同様に、イスラエルのユダヤ人とドイツ人の関係が描かれていて、
それもこの映画の要素のひとつではあるけど、それだけの映画でもない。
骨太なメッセージがあるのではなく、もっと繊細な作品です。
機微!機微ですよ!
機微ってやつが、あざとさゼロの切実さで描かれているのですね。
大きなドラマのある大作は、案外似通ったものになりがちだけど
(ロックスター映画のボヘミアンラプソディとかも)
こういう普通の人の人生の機微を繊細に描いたものは、
それぞれとても違うなぁと思う。
説明的なところもなく、人の気持ちの在りどころや心の動きを想像させ、
深い余韻を残します。
低予算映画ということで、派手な仕掛けやセットや舞台は全然ないし、地味だし、
ケーキやカフェの映画だけどスイーツ感もあまりないし、
名作でも大作でもないですが、こういう映画が本当に好きだわ。
ベルリンのカフェで働くケーキ職人のトーマス(ティム・カルクオフ)。イスラエルから出張でやって来るなじみ客のオーレン(ロイ・ミラー)といつしか恋人関係に発展していく。オーレンには妻子がいるが、仕事でベルリンに滞在する限られた時間、ふたりは愛し合う。ある日「また一カ月後に」と言ってエルサレムの家へ帰って行ったオーレンから連絡が途絶えてしまう。実は交通事故で亡くなっていたのだった―。

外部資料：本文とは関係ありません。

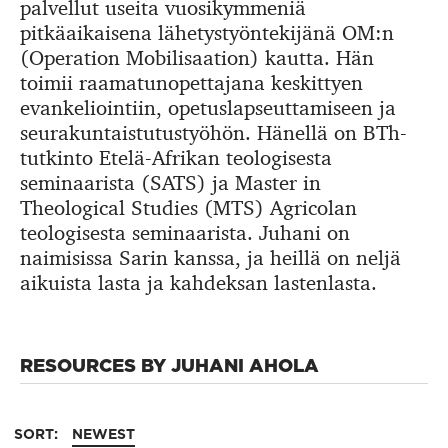
palvellut useita vuosikymmeniä
pitkäaikaisena lähetystyöntekijänä OM:n
(Operation Mobilisaation) kautta. Hän
toimii raamatunopettajana keskittyen
evankeliointiin, opetuslapseuttamiseen ja
seurakuntaistutustyöhön. Hänellä on BTh-
tutkinto Etelä-Afrikan teologisesta
seminaarista (SATS) ja Master in
Theological Studies (MTS) Agricolan
teologisesta seminaarista. Juhani on
naimisissa Sarin kanssa, ja heillä on neljä
aikuista lasta ja kahdeksan lastenlasta.
RESOURCES BY JUHANI AHOLA
SORT:
NEWEST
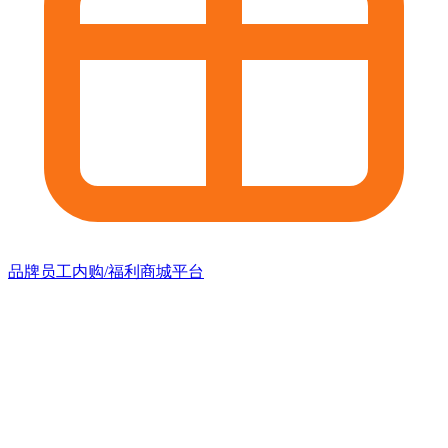
品牌员工内购/福利商城平台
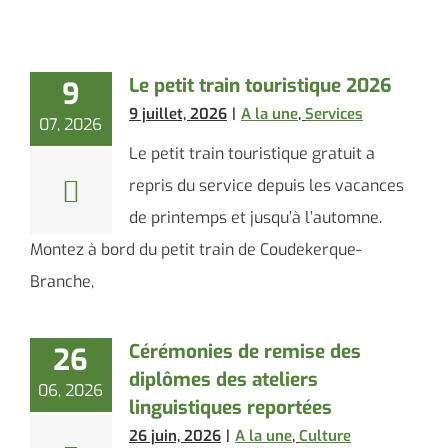
Le petit train touristique 2026
9
9 juillet, 2026
|
A la une
,
Services
07, 2026
Le petit train touristique gratuit a
repris du service depuis les vacances
de printemps et jusqu’à l’automne.
Montez à bord du petit train de Coudekerque-
Branche,
Cérémonies de remise des
26
diplômes des ateliers
06, 2026
linguistiques reportées
26 juin, 2026
|
A la une
,
Culture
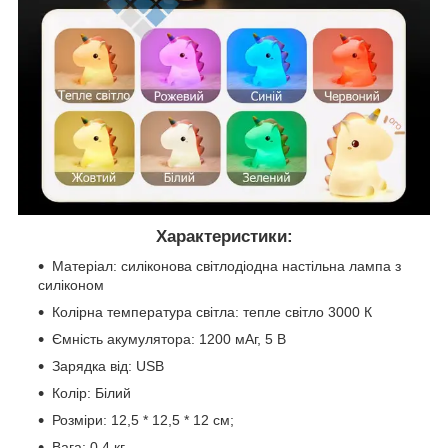
Характеристики:
Матеріал: силіконова світлодіодна настільна лампа з
силіконом
Колірна температура світла: тепле світло 3000 К
Ємність акумулятора: 1200 мАг, 5 В
Зарядка від: USB
Колір: Білий
Розміри: 12,5 * 12,5 * 12 см;
Вага: 0,4 кг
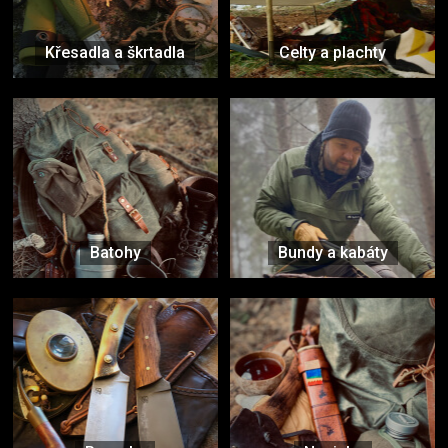
Křesadla a škrtadla
Celty a plachty
Batohy
Bundy a kabáty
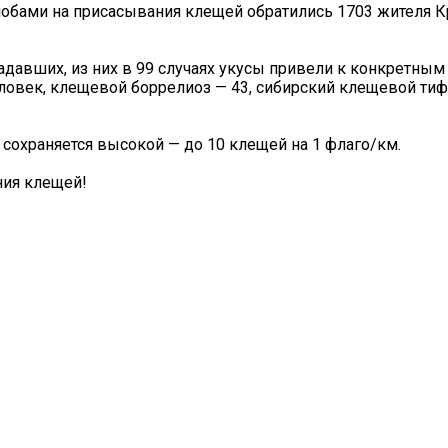
лобами на присасывания клещей обратились 1703 жителя К
радавших, из них в 99 случаях укусы привели к конкретным
овек, клещевой боррелиоз — 43, сибирский клещевой тиф 
сохраняется высокой — до 10 клещей на 1 флаго/км.
ния клещей!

エルサレムで夫の死亡手続きをした妻のアナト(サラ・アドラー)。休業していたカフェを再開させ、女手ひとつで息子を育てる多忙ななか、客としてトーマスがやってくる。職探しをしているという彼をアナトは戸惑いながらも雇うことに。次第にふたりの距離は近づいていき……(公式サイト)
公式サイトのインストラクションにはこの映画のことがよくまとまってるので以下コピペ。

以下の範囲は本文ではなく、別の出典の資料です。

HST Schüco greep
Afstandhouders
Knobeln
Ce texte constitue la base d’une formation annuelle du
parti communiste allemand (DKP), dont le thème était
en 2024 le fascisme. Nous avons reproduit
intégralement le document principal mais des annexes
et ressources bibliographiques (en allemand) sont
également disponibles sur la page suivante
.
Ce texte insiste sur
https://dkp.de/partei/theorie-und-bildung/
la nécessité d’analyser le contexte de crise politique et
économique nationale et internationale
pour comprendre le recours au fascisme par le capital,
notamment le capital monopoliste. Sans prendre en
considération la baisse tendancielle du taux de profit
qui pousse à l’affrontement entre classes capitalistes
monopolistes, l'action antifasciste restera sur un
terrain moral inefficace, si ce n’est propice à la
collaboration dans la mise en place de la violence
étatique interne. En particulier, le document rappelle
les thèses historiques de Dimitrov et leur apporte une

無名の若手イスラエル人監督 オフィル・ラウル・グレイツァが手がけた本作は、低予算映画ながらもカルロヴィ・ヴァリ国際映画祭でワールドプレミアされるやいなや、観客から総立ちの拍手喝采で絶賛され、エキュメニカル審査員賞を受賞する快挙を成し遂げた。主人公は【恋人】を不慮の事故で失ったドイツ人のトーマスと、【夫】を亡くし女手ひとつで息子を育てるイスラエル人のアナト。【同じ男性】を愛し、同じ絶望と喪失感を抱えるふたりは、哀愁漂うエルサレムでめぐり逢い、運命的に惹かれ合っていく―。
悲しみに暮れる男女を繊細に描いたエモーショナルなドラマは、ケーキ作りを通して宗教的慣習の違いをあぶり出し、食べること、生きること、そして愛することを浮き彫りにしていく。静かな感動を呼ぶ美しいラストは、国籍や文化、宗教やセクシュアリティといった違いを超越し、単純なラブストーリーの枠に収まらない壮大な人間讃歌として、見るものの心を揺さぶるはずだ。

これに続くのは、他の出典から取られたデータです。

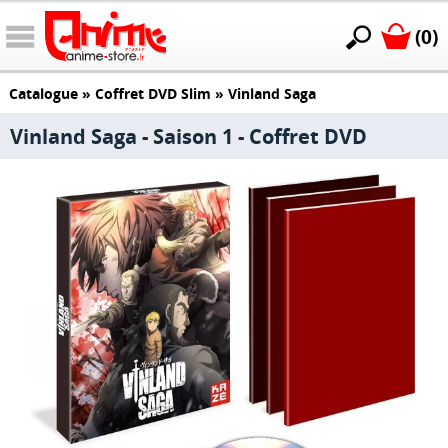
(0)
Catalogue
»
Coffret DVD Slim
»
Vinland Saga
Vinland Saga - Saison 1 - Coffret DVD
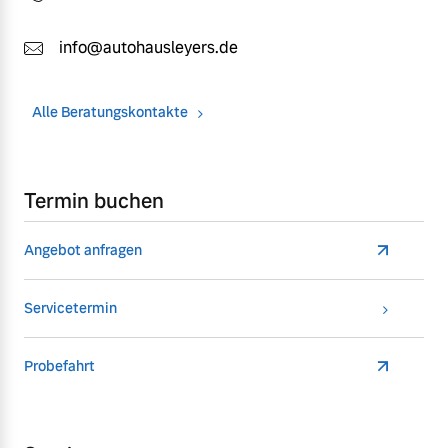
info@autohausleyers.de
Alle Beratungskontakte
Termin buchen
Angebot anfragen
Servicetermin
Probefahrt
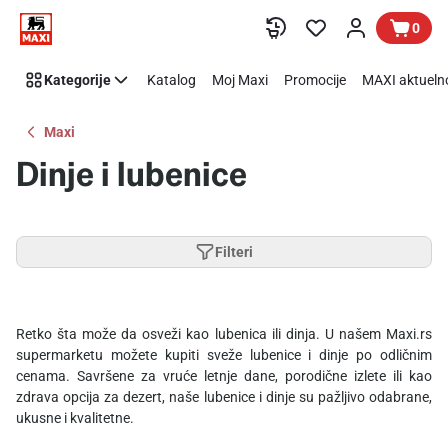
Preskoči link
0
Kategorije
Katalog
Moj Maxi
Promocije
MAXI aktueln
Maxi
Dinje i lubenice
Filteri
Retko šta može da osveži kao lubenica ili dinja. U našem Maxi.rs
supermarketu možete kupiti sveže lubenice i dinje po odličnim
cenama. Savršene za vruće letnje dane, porodične izlete ili kao
zdrava opcija za dezert, naše lubenice i dinje su pažljivo odabrane,
ukusne i kvalitetne.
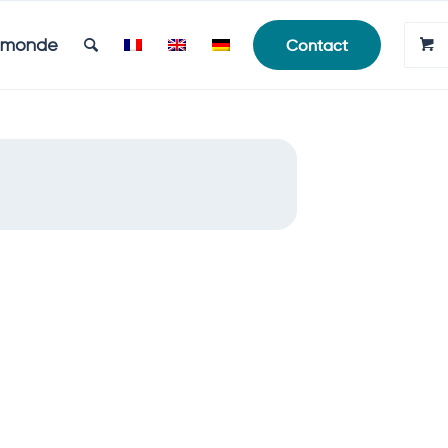
e monde
Contact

公式サイトでも、いやそれ違うでしょ?と思うことが書かれてるものは多いけど、ここは良いです。
ドイツ人青年のトーマスが、とてもドイツ人っぽくて、最初はあまり好感を持てないんです。
綺麗な青い目で、金髪で白い肌、がっしりして、無口で、感情を表に出さないし、
たとえば軍服を着せて、ナチス軍人の役をさせても似合いそう。
でもだんだんと彼の孤独がわかってくると、愛おしくなってくる。
恋人男性の家族の話も普通に聞くし、もっと会いたいとわがままも言わない。
育ててくれた祖母なきあとは、天涯孤独で、
人生に期待しても仕方ないと諦めて、何も求めない男の子。
おそらく恋人に捨てられたら、きっと諦めて受け入れて何もしなかったと思う。
求めることが苦手だから、捨てられたらまた孤独になるだけ。
でも突然死んでしまったというのは、自分の中で納得できなかったんでしょう。
特に何かを求めるわけではなく、ただ恋人の人生の近くに行ってみようと思ったのでしょう。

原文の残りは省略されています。